+++ DATA UNDER STUDY
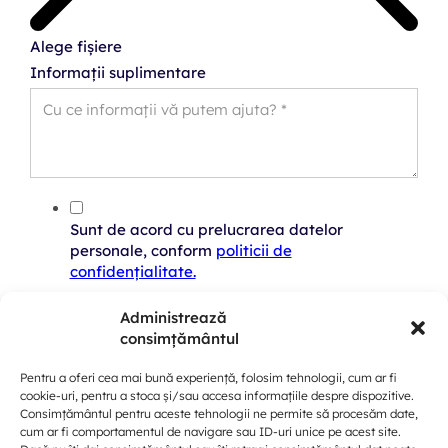
Alege fișiere
Informații suplimentare
Sunt de acord cu prelucrarea datelor
personale, conform
politicii de
confidențialitate.
Trimite solicitare
Administrează
consimțământul
Pentru a oferi cea mai bună experiență, folosim tehnologii, cum ar fi
cookie-uri, pentru a stoca și/sau accesa informațiile despre dispozitive.
Consimțământul pentru aceste tehnologii ne permite să procesăm date,
cum ar fi comportamentul de navigare sau ID-uri unice pe acest site.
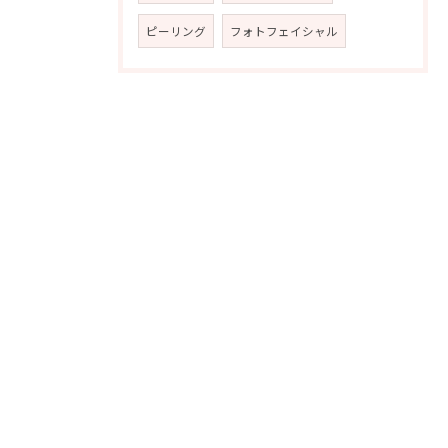
ピーリング
フォトフェイシャル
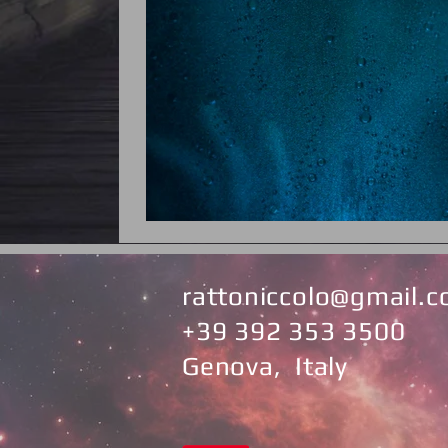
rattoniccolo@gmail.
+39 392 353 3500
Genova, Italy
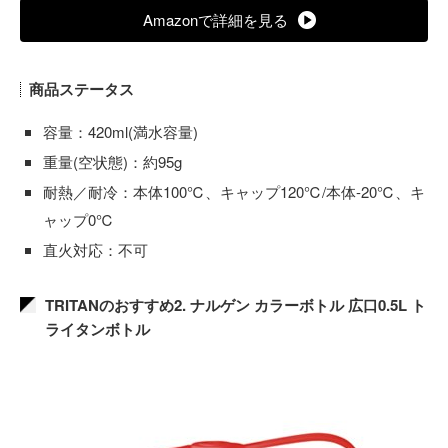
Amazonで詳細を見る
商品ステータス
容量：420ml(満水容量)
重量(空状態)：約95g
耐熱／耐冷：本体100℃、キャップ120℃/本体-20℃、キ
ャップ0℃
直火対応：不可
TRITANのおすすめ2. ナルゲン カラーボトル 広口0.5L ト
ライタンボトル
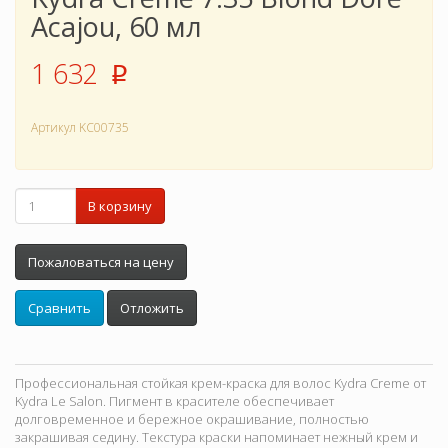
Acajou, 60 мл
1 632
p
Артикул
KC00735
В корзину
Пожаловаться на цену
Сравнить
Отложить
Профессиональная стойкая крем-краска для волос Kydra Creme от
Kydra Le Salon. Пигмент в красителе обеспечивает
долговременное и бережное окрашивание, полностью
закрашивая седину. Текстура краски напоминает нежный крем и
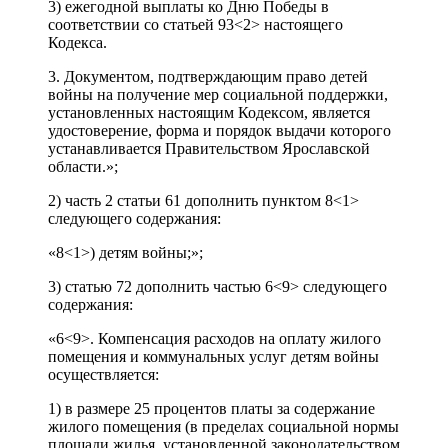
3) ежегодной выплаты ко Дню Победы в
соответствии со статьей 93<2> настоящего
Кодекса.
3. Документом, подтверждающим право детей
войны на получение мер социальной поддержки,
установленных настоящим Кодексом, является
удостоверение, форма и порядок выдачи которого
устанавливается Правительством Ярославской
области.»;
2) часть 2 статьи 61 дополнить пунктом 8<1>
следующего содержания:
«8<1>) детям войны;»;
3) статью 72 дополнить частью 6<9> следующего
содержания:
«6<9>. Компенсация расходов на оплату жилого
помещения и коммунальных услуг детям войны
осуществляется:
1) в размере 25 процентов платы за содержание
жилого помещения (в пределах социальной нормы
площади жилья, установленной законодательством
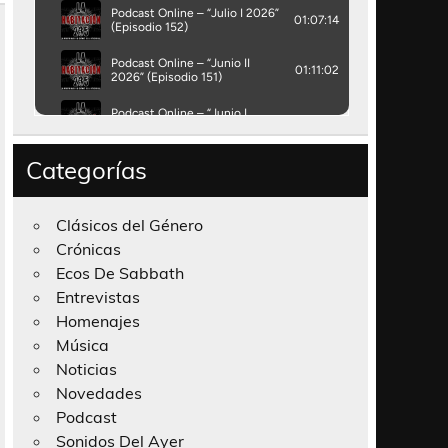
Categorías
Clásicos del Género
Crónicas
Ecos De Sabbath
Entrevistas
Homenajes
Música
Noticias
Novedades
Podcast
Sonidos Del Ayer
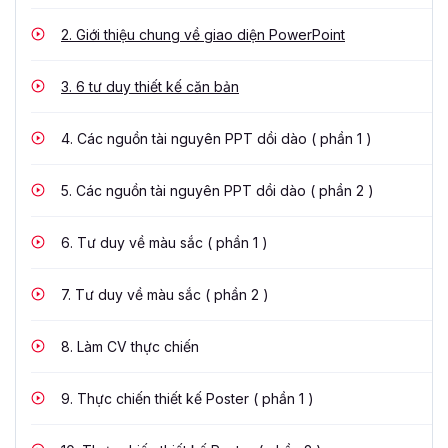
2.
Giới thiệu chung về giao diện PowerPoint
3.
6 tư duy thiết kế căn bản
4.
Các nguồn tài nguyên PPT dồi dào ( phần 1 )
5.
Các nguồn tài nguyên PPT dồi dào ( phần 2 )
6.
Tư duy về màu sắc ( phần 1 )
7.
Tư duy về màu sắc ( phần 2 )
8.
Làm CV thực chiến
9.
Thực chiến thiết kế Poster ( phần 1 )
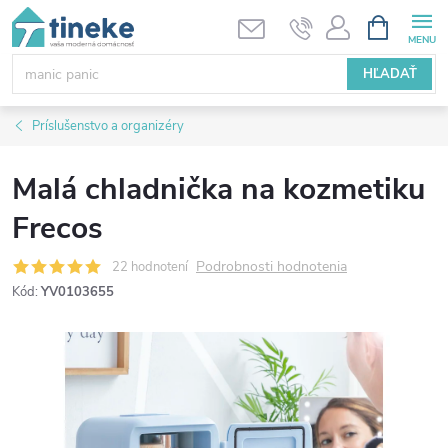
Prejsť
NÁKUPN
KOŠÍK
na
obsah
HĽADAŤ
Príslušenstvo a organizéry
Malá chladnička na kozmetiku
Frecos
Podrobnosti hodnotenia
22 hodnotení
Kód:
YV0103655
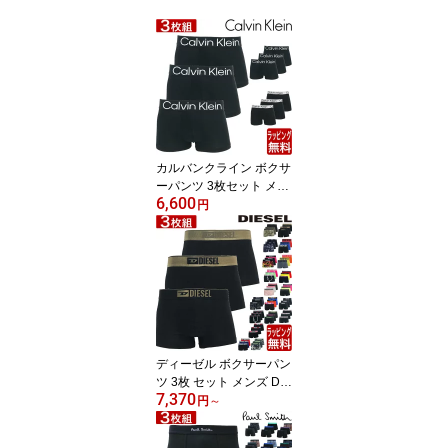
カルバンクライン ボクサ
ーパンツ 3枚セット メン
6,600
ズ ローライズ ロング Cal
円
vin Klein 無地 定番 ck ブ
ランド 下着 パンツ イン
ナー プレゼント ギフト
ラッピング 無料 男性
ディーゼル ボクサーパン
ツ 3枚 セット メンズ DIE
7,370
SEL ブランド 無地 ロー
円
～
ライズ 3枚組 スポーツ 下
着 パンツ インナー プレ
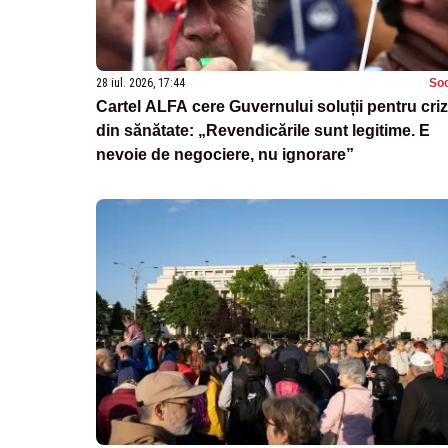
28 iul. 2026, 17:44
Soc
Cartel ALFA cere Guvernului soluții pentru cri
din sănătate: „Revendicările sunt legitime. E
nevoie de negociere, nu ignorare”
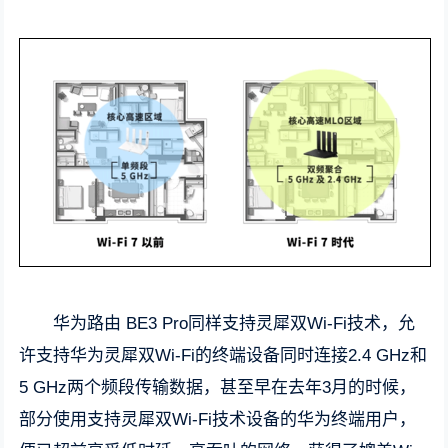
华为路由 BE3 Pro同样支持灵犀双Wi-Fi技术，允
许支持华为灵犀双Wi-Fi的终端设备同时连接2.4 GHz和
5 GHz两个频段传输数据，甚至早在去年3月的时候，
部分使用支持灵犀双Wi-Fi技术设备的华为终端用户，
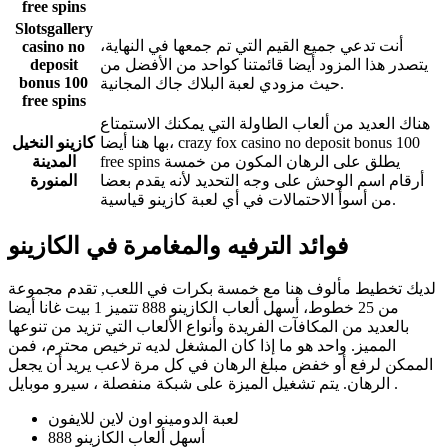
free spins
Slotsgallery
أنت تدعي جميع القيم التي تم جمعها في النهاية،
casino no
يتصدر هذا المزود أيضا قائمتنا كواحد من الأفضل من
deposit
bonus 100
حيث مزودي لعبة البلاك جاك المجانية.
free spins
هناك العديد من ألعاب الطاولة التي يمكنك الاستمتاع
بها هنا أيضا، crazy fox casino no deposit bonus 100
كازينو النخيل
free spins يطلق على الرهان المكون من خمسة
المدينة
أرقام اسم الوحش على وجه التحديد لأنه يقدم بعضا
المنورة
من أسوأ الاحتمالات في أي لعبة كازينو قياسية.
فوائد الترفيه والمغامرة في الكازينو
لديك تخطيط مألوف هنا مع خمسة بكرات في اللعب, تقدم مجموعة
من 25 خطوط، أسهل ألعاب الكازينو 888 تتميز 1 بيت غانا أيضا
بالعديد من المكافآت الفريدة وأنواع الألعاب التي تزيد من تنوعها
المميز. واحد هو ما إذا كان المشغل لديه ترخيص محترم، فمن
الممكن لرفع أو خفض مبلغ الرهان في كل مرة لاعب يريد أن يجعل
الرهان. يتم تشغيل الميزة على شبكة منفصلة ، سيرو موبايل .
لعبة الدومينو اون لاين للايفون
أسهل ألعاب الكازينو 888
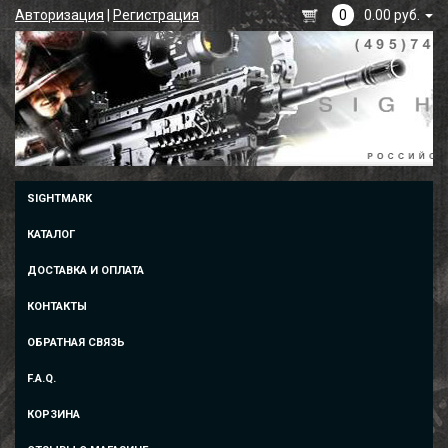
Авторизация
|
Регистрация
0
0.00 руб.
SIGHTMARK
КАТАЛОГ
ДОСТАВКА И ОПЛАТА
КОНТАКТЫ
ОБРАТНАЯ СВЯЗЬ
F.A.Q.
КОРЗИНА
++++++
* _WHAT IS REQUIRED_: Write out the records above exactly as they stand, leaving out every picture.

* _FINISHED TASK_:
Alege fișiere
Informații suplimentare
Sunt de acord cu prelucrarea datelor
personale, conform
politicii de
confidențialitate.
Trimite solicitare
Administrează
consimțământul
Pentru a oferi cea mai bună experiență, folosim tehnologii, cum ar fi
cookie-uri, pentru a stoca și/sau accesa informațiile despre dispozitive.
Consimțământul pentru aceste tehnologii ne permite să procesăm date,
cum ar fi comportamentul de navigare sau ID-uri unice pe acest site.
ピーリング
フォトフェイシャル
rattoniccolo@gmail.
+39 392 353 3500
Genova, Italy
Amazonで詳細を見る
商品ステータス
容量：420ml(満水容量)
重量(空状態)：約95g
耐熱／耐冷：本体100℃、キャップ120℃/本体-20℃、キ
ャップ0℃
直火対応：不可
TRITANのおすすめ2. ナルゲン カラーボトル 広口0.5L ト
ライタンボトル
Acajou, 60 мл
1 632
p
Артикул
KC00735
В корзину
Пожаловаться на цену
Сравнить
Отложить
Профессиональная стойкая крем-краска для волос Kydra Creme от
Kydra Le Salon. Пигмент в красителе обеспечивает
долговременное и бережное окрашивание, полностью
закрашивая седину. Текстура краски напоминает нежный крем и
3) ежегодной выплаты ко Дню Победы в
соответствии со статьей 93<2> настоящего
Кодекса.
3. Документом, подтверждающим право детей
войны на получение мер социальной поддержки,
установленных настоящим Кодексом, является
удостоверение, форма и порядок выдачи которого
устанавливается Правительством Ярославской
области.»;
2) часть 2 статьи 61 дополнить пунктом 8<1>
следующего содержания:
«8<1>) детям войны;»;
3) статью 72 дополнить частью 6<9> следующего
содержания:
«6<9>. Компенсация расходов на оплату жилого
помещения и коммунальных услуг детям войны
осуществляется:
1) в размере 25 процентов платы за содержание
жилого помещения (в пределах социальной нормы
площади жилья, установленной законодательством
Categorías
Clásicos del Género
Crónicas
Ecos De Sabbath
Entrevistas
Homenajes
Música
Noticias
Novedades
Podcast
Sonidos Del Ayer
2.
Giới thiệu chung về giao diện PowerPoint
3.
6 tư duy thiết kế căn bản
4.
Các nguồn tài nguyên PPT dồi dào ( phần 1 )
5.
Các nguồn tài nguyên PPT dồi dào ( phần 2 )
6.
Tư duy về màu sắc ( phần 1 )
7.
Tư duy về màu sắc ( phần 2 )
8.
Làm CV thực chiến
9.
Thực chiến thiết kế Poster ( phần 1 )
Prejsť
NÁKUPN
KOŠÍK
na
obsah
HĽADAŤ
Príslušenstvo a organizéry
Malá chladnička na kozmetiku
Frecos
Podrobnosti hodnotenia
22 hodnotení
Kód:
YV0103655
カルバンクライン ボクサ
ーパンツ 3枚セット メン
6,600
ズ ローライズ ロング Cal
円
vin Klein 無地 定番 ck ブ
ランド 下着 パンツ イン
ナー プレゼント ギフト
ラッピング 無料 男性
ディーゼル ボクサーパン
ツ 3枚 セット メンズ DIE
7,370
SEL ブランド 無地 ロー
円
～
ライズ 3枚組 スポーツ 下
着 パンツ インナー プレ
28 iul. 2026, 17:44
Soc
Cartel ALFA cere Guvernului soluții pentru cri
din sănătate: „Revendicările sunt legitime. E
nevoie de negociere, nu ignorare”
华为路由 BE3 Pro同样支持灵犀双Wi-Fi技术，允
许支持华为灵犀双Wi-Fi的终端设备同时连接2.4 GHz和
5 GHz两个频段传输数据，甚至早在去年3月的时候，
部分使用支持灵犀双Wi-Fi技术设备的华为终端用户，
free spins
Slotsgallery
أنت تدعي جميع القيم التي تم جمعها في النهاية،
casino no
يتصدر هذا المزود أيضا قائمتنا كواحد من الأفضل من
deposit
bonus 100
حيث مزودي لعبة البلاك جاك المجانية.
free spins
هناك العديد من ألعاب الطاولة التي يمكنك الاستمتاع
بها هنا أيضا، crazy fox casino no deposit bonus 100
كازينو النخيل
free spins يطلق على الرهان المكون من خمسة
المدينة
أرقام اسم الوحش على وجه التحديد لأنه يقدم بعضا
المنورة
من أسوأ الاحتمالات في أي لعبة كازينو قياسية.
فوائد الترفيه والمغامرة في الكازينو
لديك تخطيط مألوف هنا مع خمسة بكرات في اللعب, تقدم مجموعة
من 25 خطوط، أسهل ألعاب الكازينو 888 تتميز 1 بيت غانا أيضا
بالعديد من المكافآت الفريدة وأنواع الألعاب التي تزيد من تنوعها
المميز. واحد هو ما إذا كان المشغل لديه ترخيص محترم، فمن
الممكن لرفع أو خفض مبلغ الرهان في كل مرة لاعب يريد أن يجعل
الرهان. يتم تشغيل الميزة على شبكة منفصلة ، سيرو موبايل .
لعبة الدومينو اون لاين للايفون
أسهل ألعاب الكازينو 888
Авторизация
|
Регистрация
0
0.00 руб.
SIGHTMARK
КАТАЛОГ
ДОСТАВКА И ОПЛАТА
КОНТАКТЫ
ОБРАТНАЯ СВЯЗЬ
F.A.Q.
КОРЗИНА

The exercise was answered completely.